Yes. Maybe that's closer to the mark. Some say that maybe the virus doesn't do well in direct sunlight. Hope that's true, but who knows?!

We are in lockdown mode. Still going out for walks. Trying to stay on the sunny side of the street, and the sunny side of life. Not easy. Today is cloudy and gray, with a bit of snow on the ground.

Yikes. My father used tell me: "No one ever promised you a rose garden." 

That's true. No promises. We all just found ourselves here on this little spinning blue planet. Doing the best we can.
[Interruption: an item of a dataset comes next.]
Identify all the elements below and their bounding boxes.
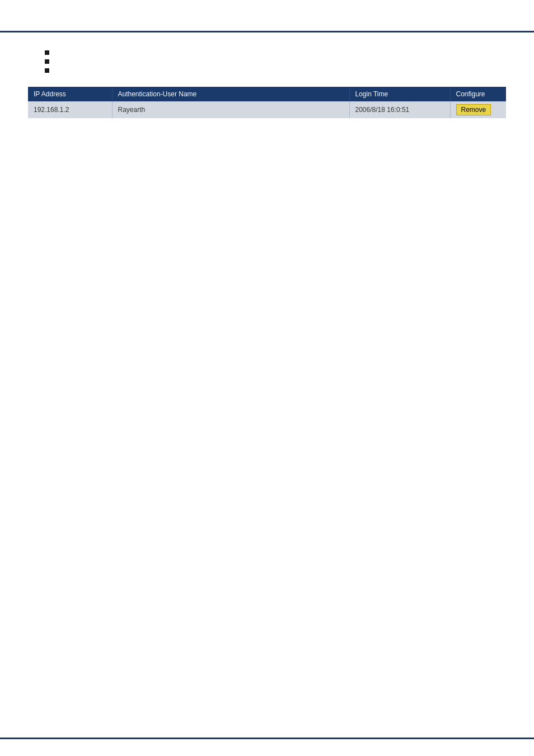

The a.m. soundtrack - Tom Waits' "Alice." (2002). Another one of those amazing voices I turn to in times of need. Waits sounds a bit like Louis Armstrong, a bit like Howling Wolf, a bit like a raving street preacher, street poet, beat poet. He is supremely dextrous singer and lyricist: musical, jazzy, intelligent, hilarious. That voice is old and crusty, hard as a rusty nail. Waits is a verbal/lyrical trickster and magus. This record was written for a play, directed by Robert Wilson. Waits at his arty best. A bit of that  trashy Bertolt Brecht, European ragamuffin, down and out, vibe. Puts me in mind of the Threepenny Opera. All songs co-written with Kathleen Brennan. A major work in Waits canon. Brilliant, moody, melancholy, inspiring. A dark, twisted, hard beauty. Waits unbound.